- **What you have to do**
Below are some entries. Repeat exactly the lines from the one with "مع تطبيقات Microsoft Office الأخرى." through the one with "Microsoft Office الأخرى وأدوات الشركات", and only those.

---

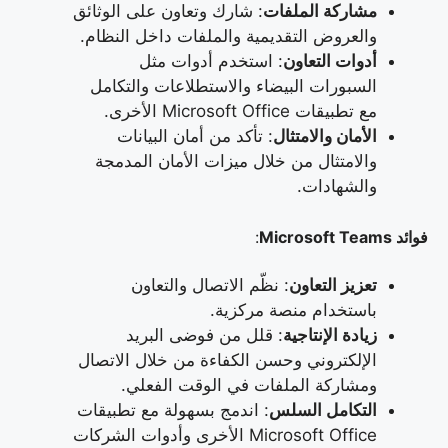
مشاركة الملفات
: شارك وتعاون على الوثائق
والعروض التقديمية والملفات داخل النظام.
أدوات التعاون
: استخدم أدوات مثل
السبورات البيضاء والاستطلاعات والتكامل
مع تطبيقات Microsoft Office الأخرى.
الأمان والامتثال
: تأكد من أمان البيانات
والامتثال من خلال ميزات الأمان المدمجة
والشهادات.
فوائد Microsoft Teams
:
تعزيز التعاون
: نظّم الاتصال والتعاون
باستخدام منصة مركزية.
زيادة الإنتاجية
: قلل من فوضى البريد
الإلكتروني وحسن الكفاءة من خلال الاتصال
ومشاركة الملفات في الوقت الفعلي.
التكامل السلس
: اندمج بسهولة مع تطبيقات
Microsoft Office الأخرى وأدوات الشركات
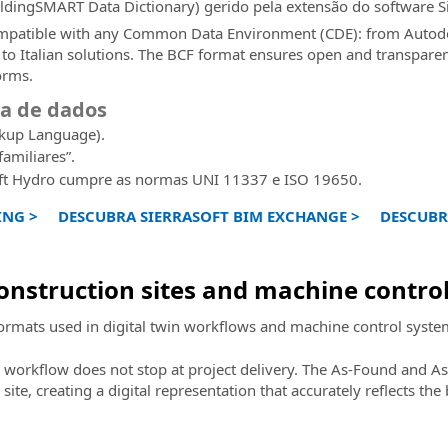
ldingSMART Data Dictionary) gerido pela extensão do software S
ompatible with any Common Data Environment (CDE): from Autode
 to Italian solutions. The BCF format ensures open and transpar
orms.
ca de dados
kup Language).
amiliares”.
oft Hydro cumpre as normas UNI 11337 e ISO 19650.
ING >
DESCUBRA SIERRASOFT BIM EXCHANGE >
DESCUBR
construction sites and machine contro
ormats used in digital twin workflows and machine control systems
 workflow does not stop at project delivery. The As-Found and As
te, creating a digital representation that accurately reflects the b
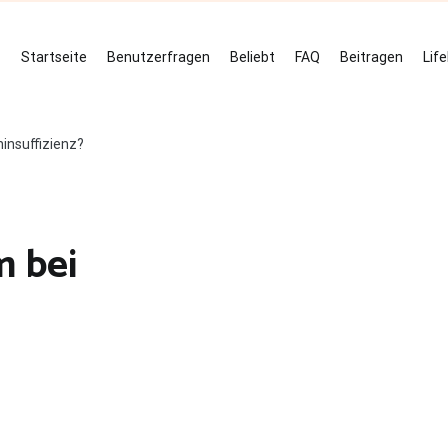
Startseite
Benutzerfragen
Beliebt
FAQ
Beitragen
Lif
insuffizienz?
 bei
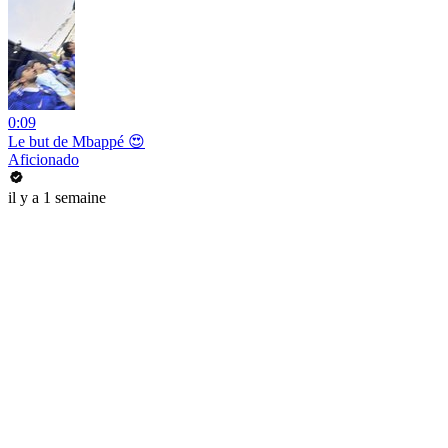
0:09
Le but de Mbappé 😍
Aficionado
il y a 1 semaine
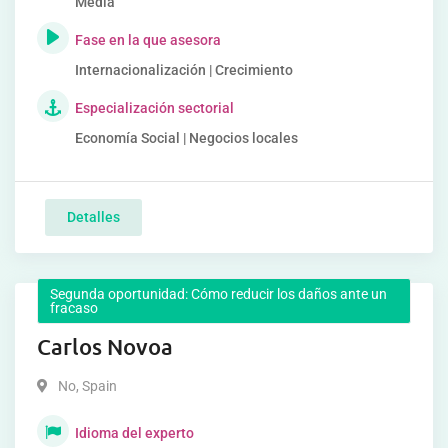
Media
Fase en la que asesora
Internacionalización | Crecimiento
Especialización sectorial
Economía Social | Negocios locales
Detalles
Segunda oportunidad: Cómo reducir los daños ante un
fracaso
Carlos Novoa
No
,
Spain
Idioma del experto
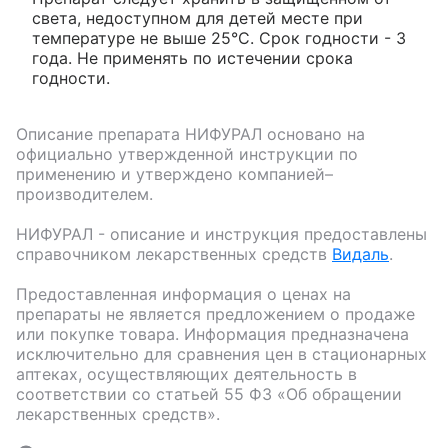
света, недоступном для детей месте при
температуре не выше 25°С. Срок годности - 3
года. Не применять по истечении срока
годности.
Описание препарата
НИФУРАЛ
основано на
официально утвержденной инструкции по
применению и утверждено компанией–
производителем.
НИФУРАЛ
- описание и инструкция предоставлены
справочником лекарственных средств
Видаль
.
Предоставленная информация о ценах на
препараты не является предложением о продаже
или покупке товара. Информация предназначена
исключительно для сравнения цен в стационарных
аптеках, осуществляющих деятельность в
соответствии со статьей 55 ФЗ «Об обращении
лекарственных средств».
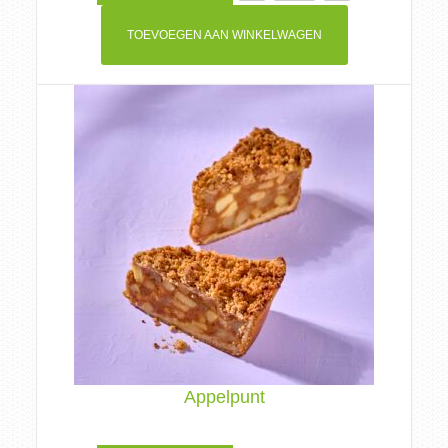
TOEVOEGEN AAN WINKELWAGEN
Appelpunt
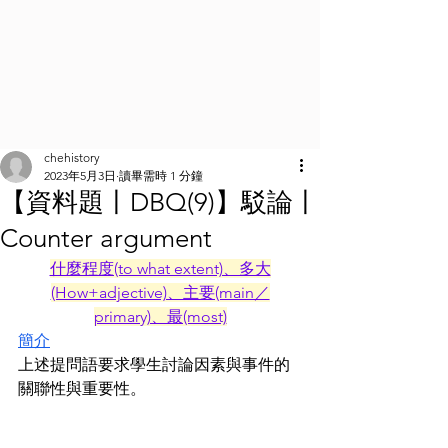
chehistory
2023年5月3日
讀畢需時 1 分鐘
【資料題丨DBQ(9)】駁論丨
Counter argument
什麼程度(to what extent)、多大
(How+adjective)、主要(main／
primary)、最(most)
簡介
上述提問語要求學生討論因素與事件的
關聯性與重要性。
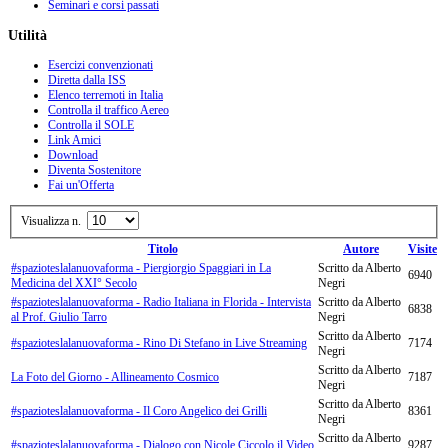
Seminari e corsi passati
Utilità
Esercizi convenzionati
Diretta dalla ISS
Elenco terremoti in Italia
Controlla il traffico Aereo
Controlla il SOLE
Link Amici
Download
Diventa Sostenitore
Fai un'Offerta
Visualizza n.
Titolo
Autore
Visite
#spazioteslalanuovaforma - Piergiorgio Spaggiari in La
Scritto da Alberto
6940
Medicina del XXI° Secolo
Negri
#spazioteslalanuovaforma - Radio Italiana in Florida - Intervista
Scritto da Alberto
6838
al Prof. Giulio Tarro
Negri
Scritto da Alberto
#spazioteslalanuovaforma - Rino Di Stefano in Live Streaming
7174
Negri
Scritto da Alberto
La Foto del Giorno - Allineamento Cosmico
7187
Negri
Scritto da Alberto
#spazioteslalanuovaforma - Il Coro Angelico dei Grilli
8361
Negri
Scritto da Alberto
#spazioteslalanuovaforma - Dialogo con Nicole Ciccolo il Video
9287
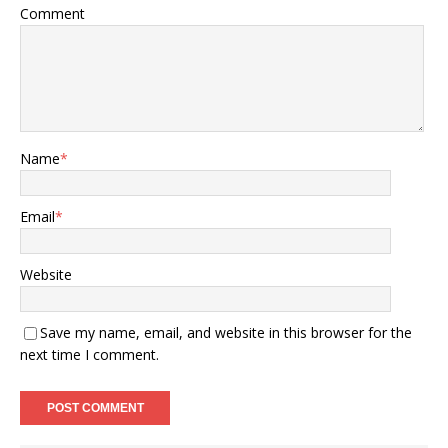
Comment
Name
*
Email
*
Website
Save my name, email, and website in this browser for the
next time I comment.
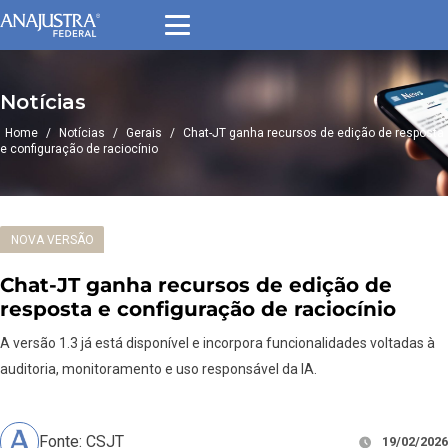
Notícias
Home
/
Notícias
/
Gerais
/
Chat-JT ganha recursos de edição de resposta
e configuração de raciocínio
NOVA VERSÃO
Chat-JT ganha recursos de edição de
resposta e configuração de raciocínio
A versão 1.3 já está disponível e incorpora funcionalidades voltadas à
auditoria, monitoramento e uso responsável da IA.
Fonte: CSJT
19/02/2026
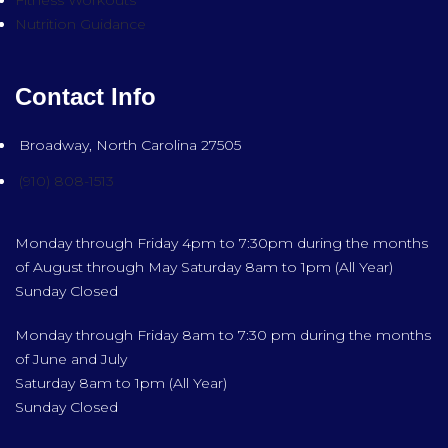
Nutrition Guidance
Contact Info
Broadway, North Carolina 27505
(910) 808-1513
Monday through Friday 4pm to 7:30pm during the months
of August through May Saturday 8am to 1pm (All Year)
Sunday Closed
Monday through Friday 8am to 7:30 pm during the months
of June and July
Saturday 8am to 1pm (All Year)
Sunday Closed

---

- **Expected answer**
مع تطبيقات Microsoft Office الأخرى.
الأمان والامتثال
: تأكد من أمان البيانات
والامتثال من خلال ميزات الأمان المدمجة
والشهادات.
فوائد Microsoft Teams
:
تعزيز التعاون
: نظّم الاتصال والتعاون
باستخدام منصة مركزية.
زيادة الإنتاجية
: قلل من فوضى البريد
الإلكتروني وحسن الكفاءة من خلال الاتصال
ومشاركة الملفات في الوقت الفعلي.
التكامل السلس
: اندمج بسهولة مع تطبيقات
Microsoft Office الأخرى وأدوات الشركات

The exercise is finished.